▶ **Task requirements**
Could you give back the records exactly, taking out the pictures?

▶ **Extracted entries**
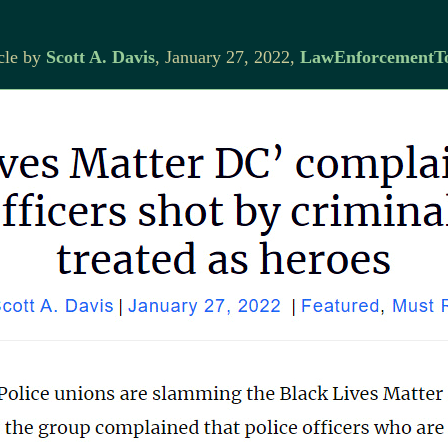
cle by
Scott A. Davis
, January 27, 2022,
LawEnforcementT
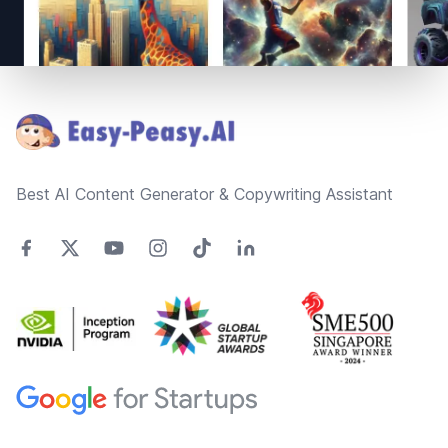
Footer
Best AI Content Generator & Copywriting Assistant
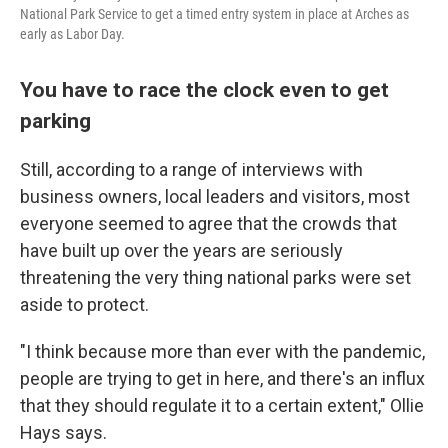
National Park Service to get a timed entry system in place at Arches as
early as Labor Day.
You have to race the clock even to get
parking
Still, according to a range of interviews with
business owners, local leaders and visitors, most
everyone seemed to agree that the crowds that
have built up over the years are seriously
threatening the very thing national parks were set
aside to protect.
"I think because more than ever with the pandemic,
people are trying to get in here, and there's an influx
that they should regulate it to a certain extent," Ollie
Hays says.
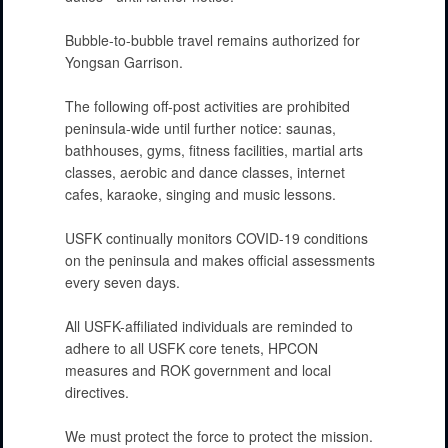
Bubble-to-bubble travel remains authorized for
Yongsan Garrison.
The following off-post activities are prohibited
peninsula-wide until further notice: saunas,
bathhouses, gyms, fitness facilities, martial arts
classes, aerobic and dance classes, internet
cafes, karaoke, singing and music lessons.
USFK continually monitors COVID-19 conditions
on the peninsula and makes official assessments
every seven days.
All USFK-affiliated individuals are reminded to
adhere to all USFK core tenets, HPCON
measures and ROK government and local
directives.
We must protect the force to protect the mission.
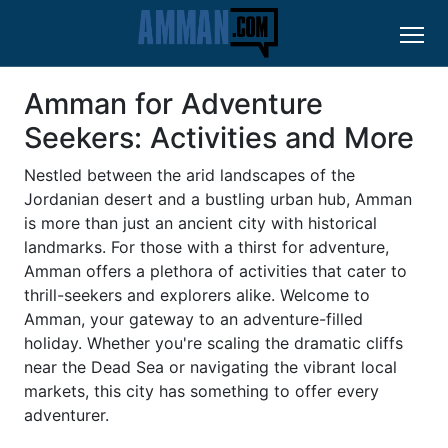
Amman for Adventure
Seekers: Activities and More
Nestled between the arid landscapes of the
Jordanian desert and a bustling urban hub, Amman
is more than just an ancient city with historical
landmarks. For those with a thirst for adventure,
Amman offers a plethora of activities that cater to
thrill-seekers and explorers alike. Welcome to
Amman, your gateway to an adventure-filled
holiday. Whether you're scaling the dramatic cliffs
near the Dead Sea or navigating the vibrant local
markets, this city has something to offer every
adventurer.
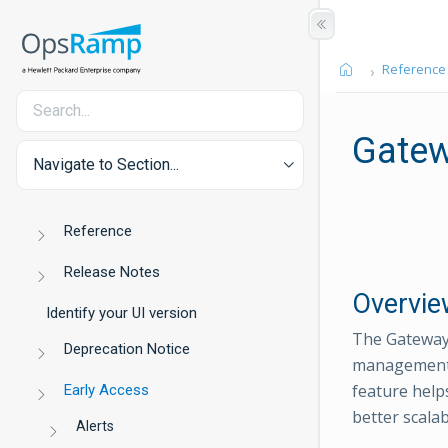
Reference
Gatew
Navigate to Section...
Reference
Release Notes
Overvie
Identify your UI version
The Gateway 
Deprecation Notice
management a
feature help
Early Access
better scala
Alerts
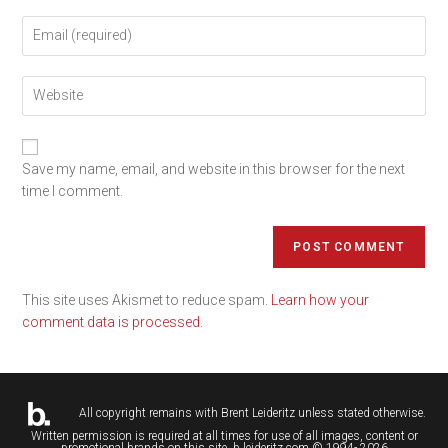
Save my name, email, and website in this browser for the next
time I comment.
This site uses Akismet to reduce spam.
Learn how your
comment data is processed.
All copyright remains with
Brent Leideritz
unless stated otherwise.
Written permission is required at all times for use of all images, content or
promotional brands on this site. b.leideritz.com © 1994- 2026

▶ **Task result**
cle by
Scott A. Davis
, January 27, 2022,
LawEnforcementT
Footer
Best AI Content Generator & Copywriting Assistant
National Park Service to get a timed entry system in place at Arches as
early as Labor Day.
You have to race the clock even to get
parking
Still, according to a range of interviews with
business owners, local leaders and visitors, most
everyone seemed to agree that the crowds that
have built up over the years are seriously
threatening the very thing national parks were set
aside to protect.
"I think because more than ever with the pandemic,
people are trying to get in here, and there's an influx
that they should regulate it to a certain extent," Ollie
Hays says.
Bubble-to-bubble travel remains authorized for
Yongsan Garrison.
The following off-post activities are prohibited
peninsula-wide until further notice: saunas,
bathhouses, gyms, fitness facilities, martial arts
classes, aerobic and dance classes, internet
cafes, karaoke, singing and music lessons.
USFK continually monitors COVID-19 conditions
on the peninsula and makes official assessments
every seven days.
All USFK-affiliated individuals are reminded to
adhere to all USFK core tenets, HPCON
measures and ROK government and local
directives.
We must protect the force to protect the mission.
Amman for Adventure
Seekers: Activities and More
Nestled between the arid landscapes of the
Jordanian desert and a bustling urban hub, Amman
is more than just an ancient city with historical
landmarks. For those with a thirst for adventure,
Amman offers a plethora of activities that cater to
thrill-seekers and explorers alike. Welcome to
Amman, your gateway to an adventure-filled
holiday. Whether you're scaling the dramatic cliffs
near the Dead Sea or navigating the vibrant local
markets, this city has something to offer every
adventurer.
Reference
Gatew
Navigate to Section...
Reference
Release Notes
Overvie
Identify your UI version
The Gateway 
Deprecation Notice
management a
feature help
Early Access
better scala
Alerts
Save my name, email, and website in this browser for the next
time I comment.
This site uses Akismet to reduce spam.
Learn how your
comment data is processed.
All copyright remains with
Brent Leideritz
unless stated otherwise.
Written permission is required at all times for use of all images, content or
promotional brands on this site. b.leideritz.com © 1994- 2026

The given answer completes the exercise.